Task statement:
In the entries below, find the line with "不動産購入から引き渡しまで" and the line with "Sovranità digitale"; copy them and every line between them exactly, but not the pictures.

Records for processing:
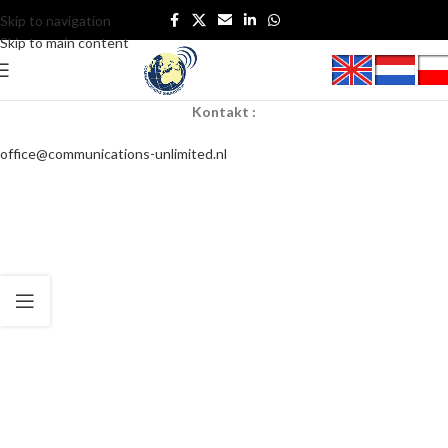
Skip to navigation
Skip to main content
Kontakt :
office@communications-unlimited.nl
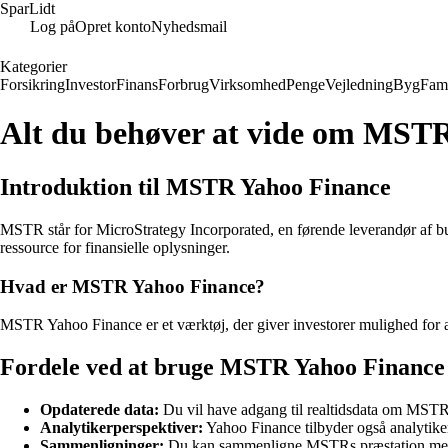
SparLidt
Log på
Opret konto
Nyhedsmail
Kategorier
Forsikring
Investor
Finans
Forbrug
Virksomhed
Penge
Vejledning
Byg
Fami
Alt du behøver at vide om MST
Introduktion til MSTR Yahoo Finance
MSTR står for MicroStrategy Incorporated, en førende leverandør af bus
ressource for finansielle oplysninger.
Hvad er MSTR Yahoo Finance?
MSTR Yahoo Finance er et værktøj, der giver investorer mulighed for at
Fordele ved at bruge MSTR Yahoo Finance
Opdaterede data:
Du vil have adgang til realtidsdata om MSTR
Analytikerperspektiver:
Yahoo Finance tilbyder også analytik
Sammenligninger:
Du kan sammenligne MSTRs præstation med 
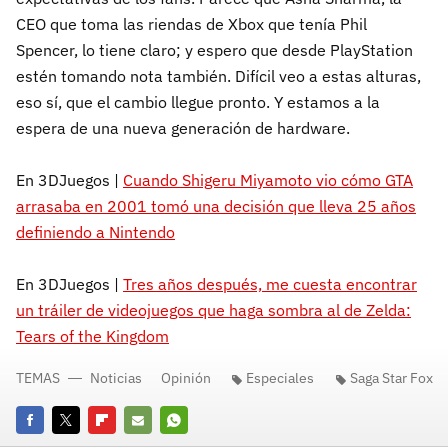
CEO que toma las riendas de Xbox que tenía Phil
Spencer, lo tiene claro; y espero que desde PlayStation
estén tomando nota también. Difícil veo a estas alturas,
eso sí, que el cambio llegue pronto. Y estamos a la
espera de una nueva generación de hardware.
En 3DJuegos |
Cuando Shigeru Miyamoto vio cómo GTA
arrasaba en 2001 tomó una decisión que lleva 25 años
definiendo a Nintendo
En 3DJuegos |
Tres años después, me cuesta encontrar
un tráiler de videojuegos que haga sombra al de Zelda:
Tears of the Kingdom
TEMAS
Noticias
Opinión
Especiales
Saga Star Fox
Facebook
Twitter
Flipboard
E-
Whatsapp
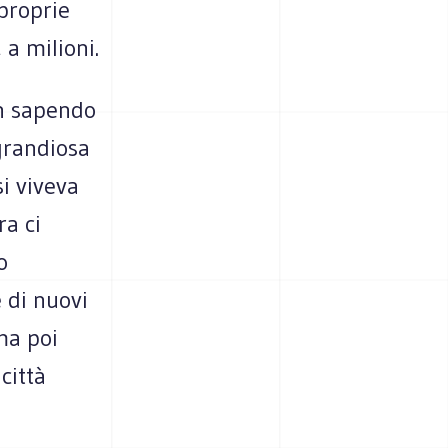
 proprie
 a milioni.
on sapendo
grandiosa
si viveva
ra ci
o
 di nuovi
ma poi
città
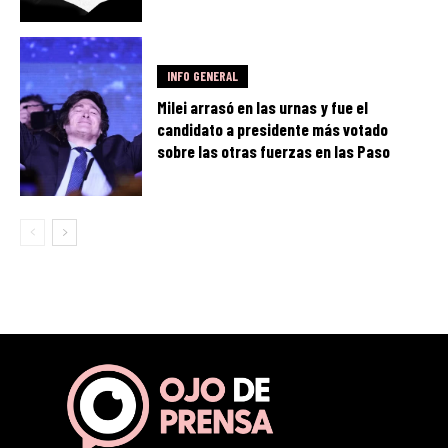
INFO GENERAL
Milei arrasó en las urnas y fue el
candidato a presidente más votado
sobre las otras fuerzas en las Paso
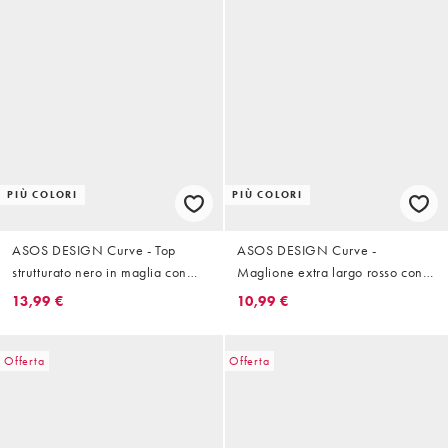
PIÙ COLORI
PIÙ COLORI
ASOS DESIGN Curve - Top
ASOS DESIGN Curve -
strutturato nero in maglia con
Maglione extra largo rosso con
scollo a V
spalla scoperta
13,99 €
10,99 €
Offerta
Offerta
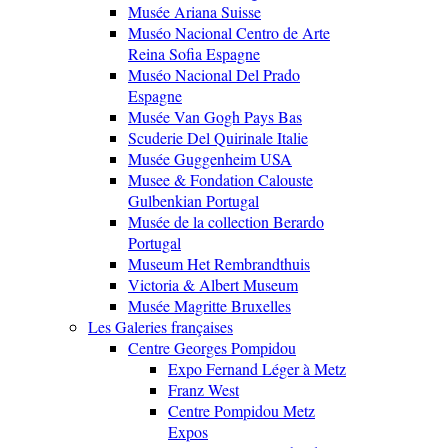
Musée Ariana Suisse
Muséo Nacional Centro de Arte
Reina Sofia Espagne
Muséo Nacional Del Prado
Espagne
Musée Van Gogh Pays Bas
Scuderie Del Quirinale Italie
Musée Guggenheim USA
Musee & Fondation Calouste
Gulbenkian Portugal
Musée de la collection Berardo
Portugal
Museum Het Rembrandthuis
Victoria & Albert Museum
Musée Magritte Bruxelles
Les Galeries françaises
Centre Georges Pompidou
Expo Fernand Léger à Metz
Franz West
Centre Pompidou Metz
Expos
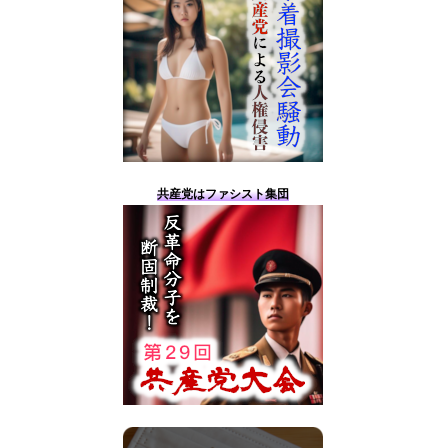
共産党はファシスト集団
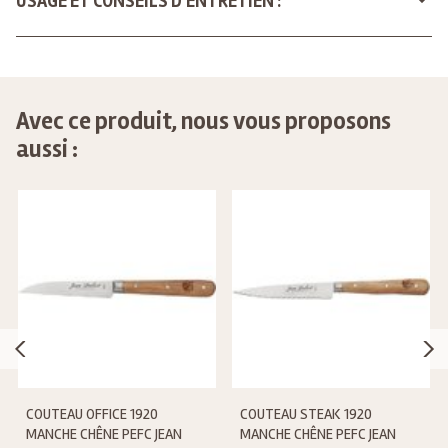
USAGE ET CONSEILS D'ENTRETIEN :
Avec ce produit, nous vous proposons
aussi :
COUTEAU OFFICE 1920
COUTEAU STEAK 1920
MANCHE CHÊNE PEFC JEAN
MANCHE CHÊNE PEFC JEAN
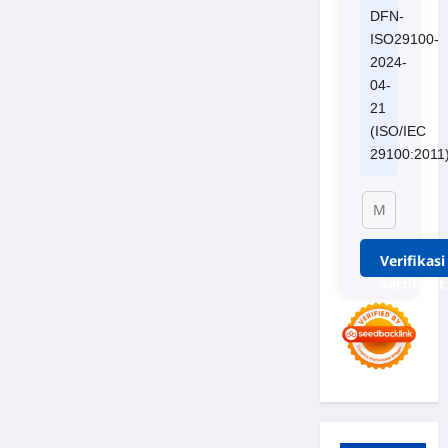
DFN-
ISO29100-
2024-
04-
21
(ISO/IEC
29100:2011
Verifikasi
Sertifikat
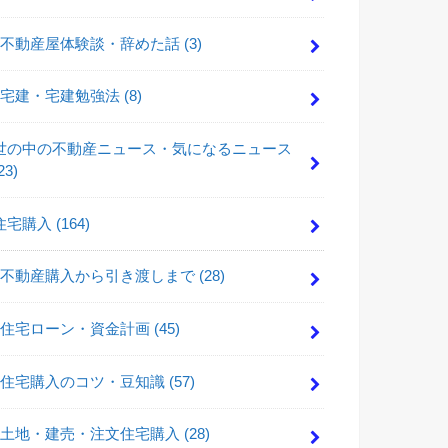
不動産屋体験談・辞めた話
(3)
宅建・宅建勉強法
(8)
世の中の不動産ニュース・気になるニュース
23)
住宅購入
(164)
不動産購入から引き渡しまで
(28)
住宅ローン・資金計画
(45)
住宅購入のコツ・豆知識
(57)
土地・建売・注文住宅購入
(28)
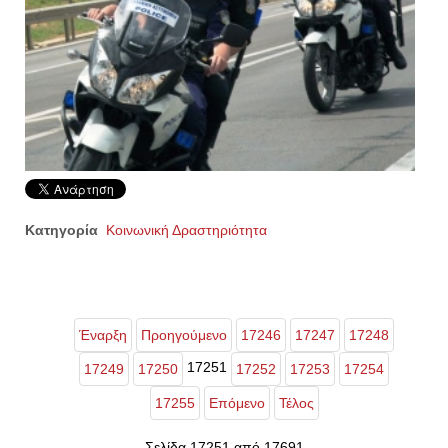
Κατηγορία
Κοινωνική Δραστηριότητα
Έναρξη
Προηγούμενο
17246
17247
17248
17251
17249
17250
17252
17253
17254
17255
Επόμενο
Τέλος
Σελίδα 17251 από 17691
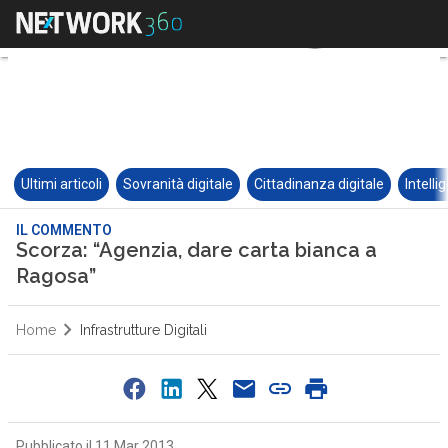
Ultimi articoli
Sovranità digitale
Cittadinanza digitale
Intelli
IL COMMENTO
Scorza: “Agenzia, dare carta bianca a
Ragosa”
Home
Infrastrutture Digitali
Pubblicato il 11 Mar 2013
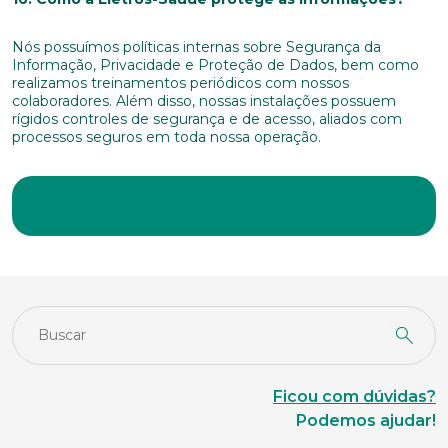
Nós possuímos políticas internas sobre Segurança da
Informação, Privacidade e Proteção de Dados, bem como
realizamos treinamentos periódicos com nossos
colaboradores. Além disso, nossas instalações possuem
rígidos controles de segurança e de acesso, aliados com
processos seguros em toda nossa operação.
Ficou com dúvidas?
Podemos ajudar!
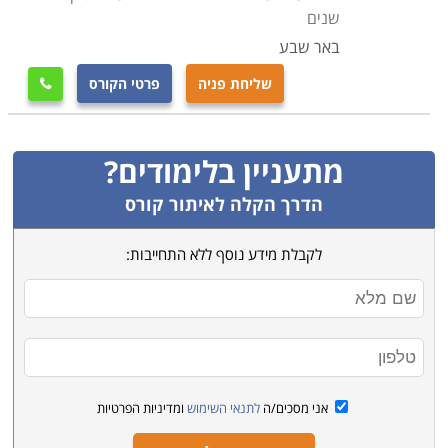
שנים
באר שבע
שליחת פניה
פרטי הקורס

מתעניין בלימודים?
הדרך הקלה לאיתור קורס
לקבלת מידע נוסף ללא התחייבות:
אני מסכים/ה
לתנאי השימוש
ומדיניות הפרטיות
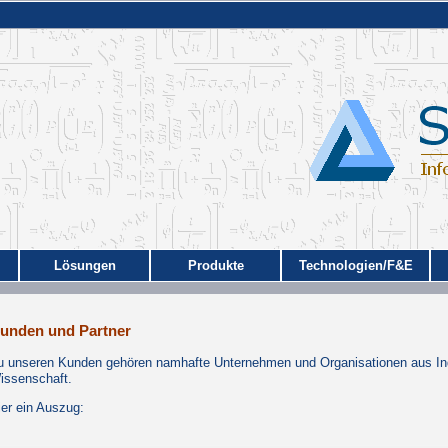
Lösungen
Produkte
Technologien/F&E
unden und Partner
u unseren Kunden gehören namhafte Unternehmen und Organisationen aus Indu
issenschaft.
ier ein Auszug:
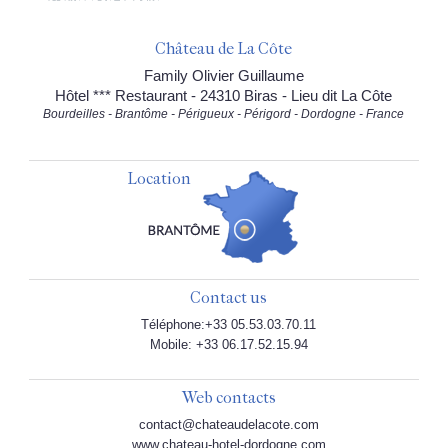
Château de La Côte
Family Olivier Guillaume
Hôtel *** Restaurant - 24310 Biras - Lieu dit La Côte
Bourdeilles - Brantôme - Périgueux - Périgord - Dordogne - France
Location
Contact us
Téléphone:+33 05.53.03.70.11
Mobile: +33 06.17.52.15.94
Web contacts
contact@chateaudelacote.com
www.chateau-hotel-dordogne.com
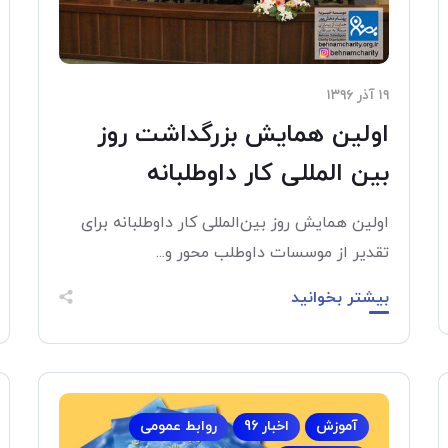
۱۹ آذر ۱۳۹۶
اولین همایش بزرگداشت روز
بین المللی کار داوطلبانه
اولین همایش روز بین‌المللی کار داوطلبانه برای
تقدیر از موسسات داوطلب محور و...
بیشتر بخوانید
آموزش
اخبار 96
روابط عمومی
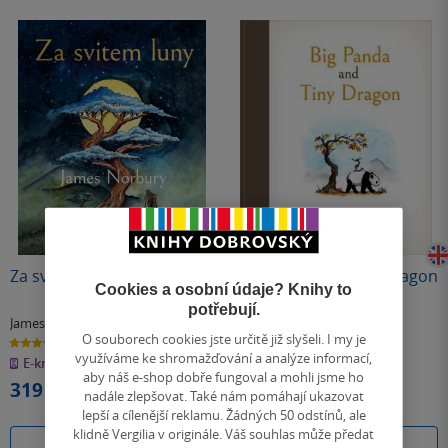
Poškozené
Za svitem luny
Big Panda and Tiny Dragon
Cookies a osobní údaje? Knihy to
(poškozená)
potřebují.
James Norbury
James Norbury
O souborech cookies jste určitě již slyšeli. I my je
4.9
4.8
z
z
využíváme ke shromažďování a analýze informací,
E-kniha
pevná vazba
5
5
hvězdiček
hvězdiček
aby náš e-shop dobře fungoval a mohli jsme ho
319 Kč
399 Kč
nadále zlepšovat. Také nám pomáhají ukazovat
Běžně
589 Kč
lepší a cílenější reklamu. Žádných 50 odstínů, ale
klidně Vergilia v originále. Váš souhlas může předat
Koupit
Do košíku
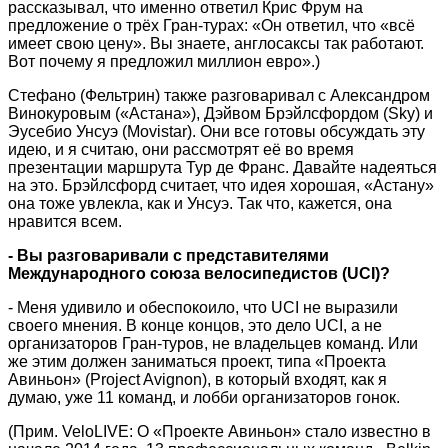
рассказывал, что именно ответил Крис Фрум на
предложение о трёх Гран-турах: «Он ответил, что «всё
имеет свою цену». Вы знаете, англосаксы так работают.
Вот почему я предложил миллион евро».)
Стефано (Фельтрин) также разговаривал с Александром
Винокуровым («Астана»), Дэйвом Брэйлсфордом (Sky) и
Эусебио Унсуэ (Movistar). Они все готовы обсуждать эту
идею, и я считаю, они рассмотрят её во время
презентации маршрута Тур де Франс. Давайте надеяться
на это. Брэйлсфорд считает, что идея хорошая, «Астану»
она тоже увлекла, как и Унсуэ. Так что, кажется, она
нравится всем.
- Вы разговаривали с представителями
Международного союза велосипедистов (UCI)?
- Меня удивило и обеспокоило, что UCI не выразили
своего мнения. В конце концов, это дело UCI, а не
организаторов Гран-туров, не владельцев команд. Или
же этим должен заниматься проект, типа «Проекта
Авиньон» (Project Avignon), в который входят, как я
думаю, уже 11 команд, и лобби организаторов гонок.
(Прим. VeloLIVE: О «Проекте Авиньон» стало известно в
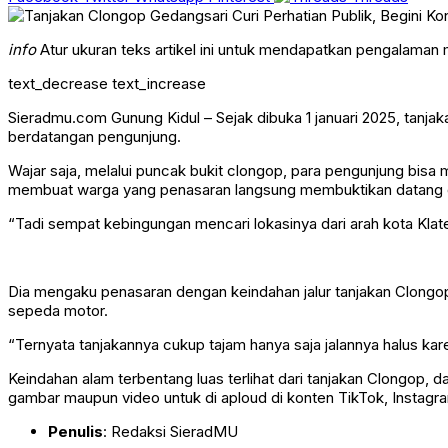
info
Atur ukuran teks artikel ini untuk mendapatkan pengalaman
text_decrease
text_increase
Sieradmu.com Gunung Kidul – Sejak dibuka 1 januari 2025, tanja
berdatangan pengunjung.
Wajar saja, melalui puncak bukit clongop, para pengunjung bis
membuat warga yang penasaran langsung membuktikan datang di
“Tadi sempat kebingungan mencari lokasinya dari arah kota Klate
Dia mengaku penasaran dengan keindahan jalur tanjakan Clongop 
sepeda motor.
“Ternyata tanjakannya cukup tajam hanya saja jalannya halus k
Keindahan alam terbentang luas terlihat dari tanjakan Clongop
gambar maupun video untuk di aploud di konten TikTok, Instagr
Penulis
: Redaksi SieradMU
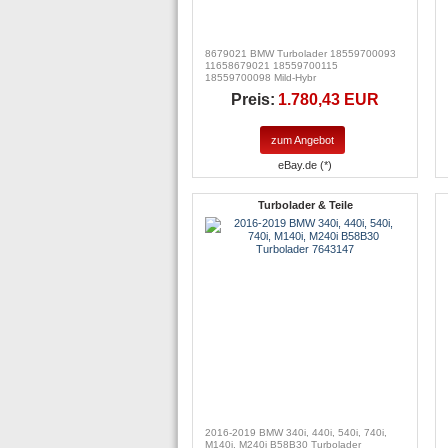
8679021 BMW Turbolader 18559700093
11658679021 18559700115
18559700098 Mild-Hybr
Preis:
1.780,43 EUR
zum Angebot
eBay.de (*)
Turbolader & Teile
2016-2019 BMW 340i, 440i, 540i, 740i,
M140i, M240i B58B30 Turbolader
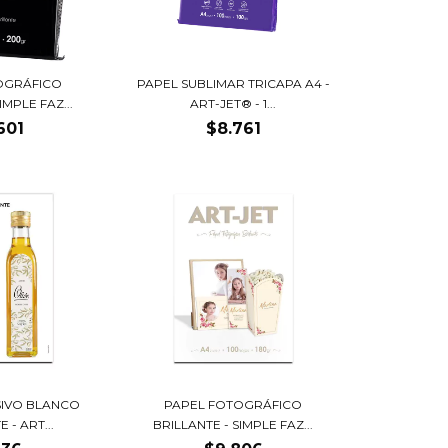
OGRÁFICO
PAPEL SUBLIMAR TRICAPA A4 -
IMPLE FAZ...
ART-JET® - 1...
601
$8.761
SIVO BLANCO
PAPEL FOTOGRÁFICO
 - ART...
BRILLANTE - SIMPLE FAZ...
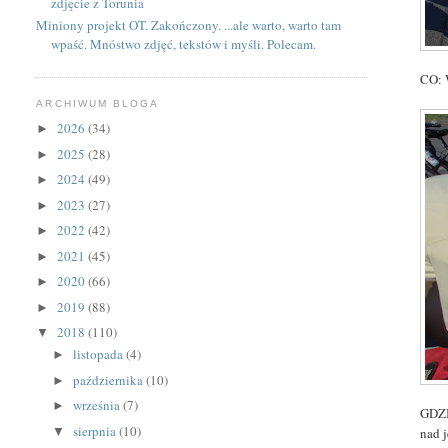
zdjęcie z Torunia
Miniony projekt OT. Zakończony. ...ale warto, warto tam
wpaść. Mnóstwo zdjęć, tekstów i myśli. Polecam.
CO: 
ARCHIWUM BLOGA
2026
(34)
►
2025
(28)
►
2024
(49)
►
2023
(27)
►
2022
(42)
►
2021
(45)
►
2020
(66)
►
2019
(88)
►
2018
(110)
▼
listopada
(4)
►
października
(10)
►
września
(7)
►
GDZI
sierpnia
(10)
nad 
▼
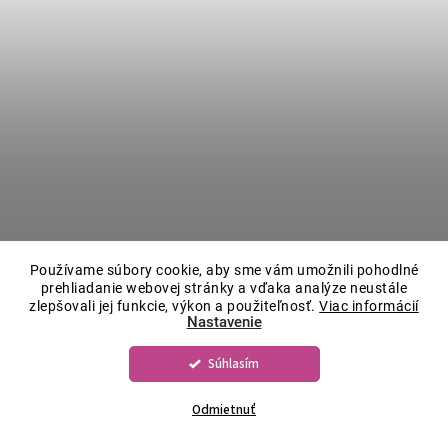
Používame súbory cookie, aby sme vám umožnili pohodlné
prehliadanie webovej stránky a vďaka analýze neustále
zlepšovali jej funkcie, výkon a použiteľnosť.
Viac informácií
Nastavenie
Súhlasím
Odmietnuť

Response below:
不動産購入から引き渡しまで
(28)
住宅ローン・資金計画
(45)
住宅購入のコツ・豆知識
(57)
土地・建売・注文住宅購入
(28)
Κατηγορία
Κοινωνική Δραστηριότητα
Έναρξη
Προηγούμενο
17246
17247
17248
17251
17249
17250
17252
17253
17254
17255
Επόμενο
Τέλος
Σελίδα 17251 από 17691
Ultimi articoli
Sovranità digitale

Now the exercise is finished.